A gerente da Plan International Brasil, na Bahia, Elaine Amazonas, fala que o Àwúre chegou para valorizar a identidade territorial para que esses adolescentes e jovens possam perceber possibilidades tanto no sentido da empregabilidade via lei de aprendizagem, mas, também, no empreendedorismo. “O Àwúre chegou para potencializar aquilo que a comunidade já faz, e para fortalecer a importância da aprendizagem, de um diálogo constante entre poder público, organizações sociais e empresas, na perspectiva do trabalho decente, onde o jovem possa ter seu primeiro contato com o mercado de trabalho de maneira protegida e com os direitos assegurados.”
É exatamente isso que Brenda queria. Aos 15 anos, ela sonha em ser policial, mas sabe das dificuldades. Ela acredita que o Àwúre chegou para fortalecer e ajudar na realização dos seus sonhos. “Por nós sermos negros e morarmos em uma comunidade, as chances de encontrarmos uma boa vaga é muito difícil, mas nós não devemos nunca desistir dos nossos sonhos, pois somos pessoas como as outras. Não é a cor da pele que irá definir quem somos. Eu vou em frente e irei lutar sempre pelos meus direitos”.
Maísa, de 18 anos, fala da importância do Àwúre nesse início de vida profissional. “Conheci o projeto e pude ter a formação de habilidades para a vida, preparação para o mercado de trabalho, protagonismo juvenil e direitos trabalhistas. Esse projeto foi muito importante, ainda mais nesse momento pandêmico onde as coisas estão muito difíceis e também por estar entrando no mercado de trabalho”.
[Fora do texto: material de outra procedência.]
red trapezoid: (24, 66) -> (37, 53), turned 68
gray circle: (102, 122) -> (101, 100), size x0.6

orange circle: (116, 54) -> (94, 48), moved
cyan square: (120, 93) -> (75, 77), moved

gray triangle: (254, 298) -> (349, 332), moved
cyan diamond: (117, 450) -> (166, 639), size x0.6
A pobreza muitas vezes retira crianças e jovens da escola e os empurra precocemente para o mundo do trabalho, onde são submetidos a funções insalubres e perigosas. Dados do UNICEF apontam que 64,78% das crianças e adolescente que trabalham no Brasil são negros. Meninas negras representam entre 87% e 93% das crianças e dos adolescentes envolvidos em trabalho doméstico no país.
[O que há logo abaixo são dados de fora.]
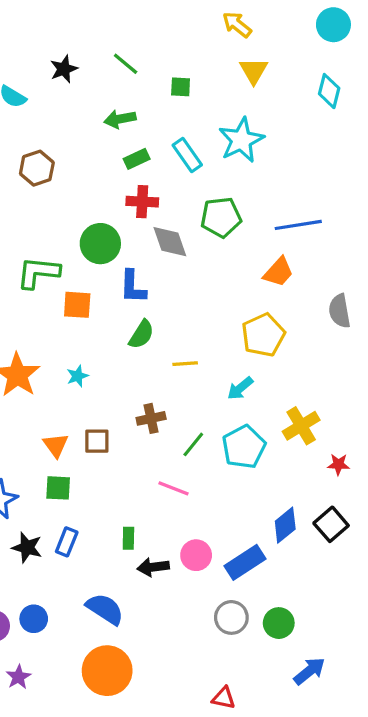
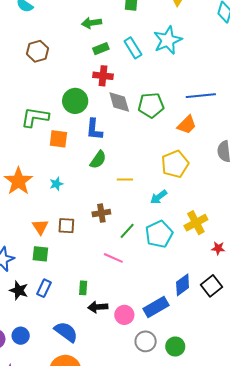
green pentagon: (221, 217) -> (151, 105), moved
pink circle: (196, 555) -> (124, 315), moved

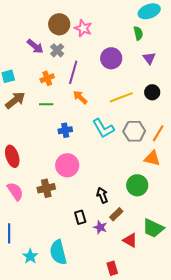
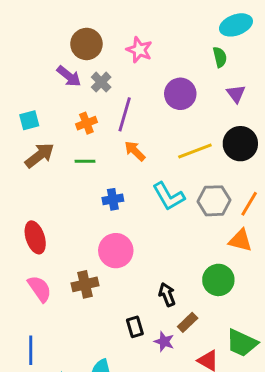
brown circle: (59, 24) -> (86, 44), moved
black circle: (152, 92) -> (240, 144), size x1.5

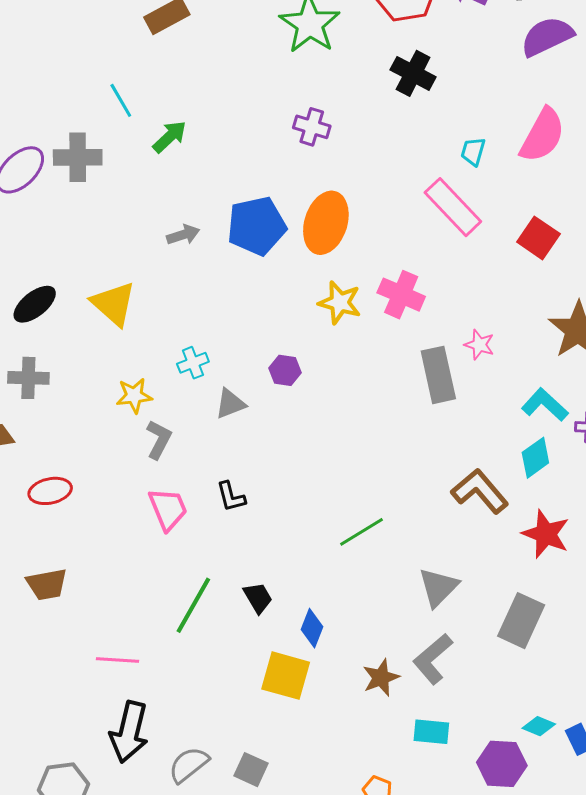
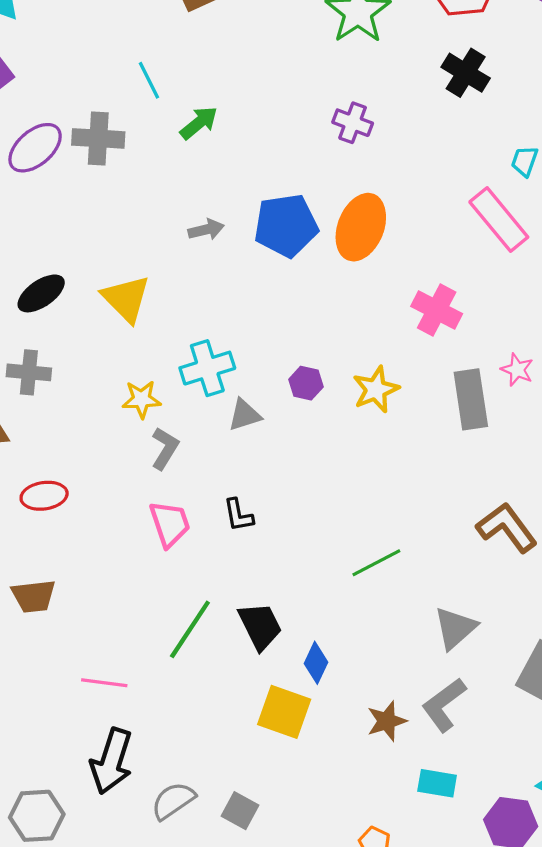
yellow star: (340, 303) -> (376, 390), moved, turned 30
cyan cross: (193, 363) -> (207, 368), size x1.6
black trapezoid: (258, 598) -> (260, 626), size x1.4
A procuradora do Ministério Público do Trabalho de São Paulo (MPT/SP), Elisiane dos Santos, chama a atenção para essa situação de racismo estrutural. “As crianças negras são as principais vítimas do trabalho infantil por ser o racismo uma das causas estruturais dessa grave violação de direitos, num processo de quase 400 anos de escravização da população negra e negação sistemática de direitos no pós-abolição. Em razão disso se naturaliza o trabalho doméstico das meninas negras, o trabalho na rua dos meninos negros, entre outras consideradas piores formas de trabalho infantil. Isso se reproduz no que chamamos de mitos do trabalho infantil, quando ouvimos frases como: ‘é melhor trabalhar do que roubar’, ‘é melhor trabalhar do que estar na rua’, todos esses discursos estigmatizam e desumanizam crianças e são direcionados apenas às infâncias mais vulneráveis. Elisiane dos Santos também chama a atenção para a questão de gênero. “Mulheres negras estão na base da pirâmide social. Quando falamos do mercado trabalho, as mulheres negras são maioria na informalidade, sem proteção social, e no trabalho formal recebem os mais baixos salários”. As políticas públicas de enfrentamento ao trabalho infantil devem levar em consideração as questões raciais e de gênero, segurança alimentar, e também de moradia.”
O fim do trabalho infantil é um objetivo do Àwúre. É dever de todas e todos garantir às crianças e adolescentes infâncias livres e plurais, com seus direitos fundamentais assegurados. Vida, saúde, educação, moradia, cultura, convivência social e comunitária, e liberdade religiosa, respeitando as tradições e cultura de cada povo e comunidade são direitos fundamentais das crianças e adolescentes. Crianças e adolescentes indígenas, quilombolas, ribeirinhas, de terreiros, periféricas, assim como todas as crianças, têm direito à proteção integral.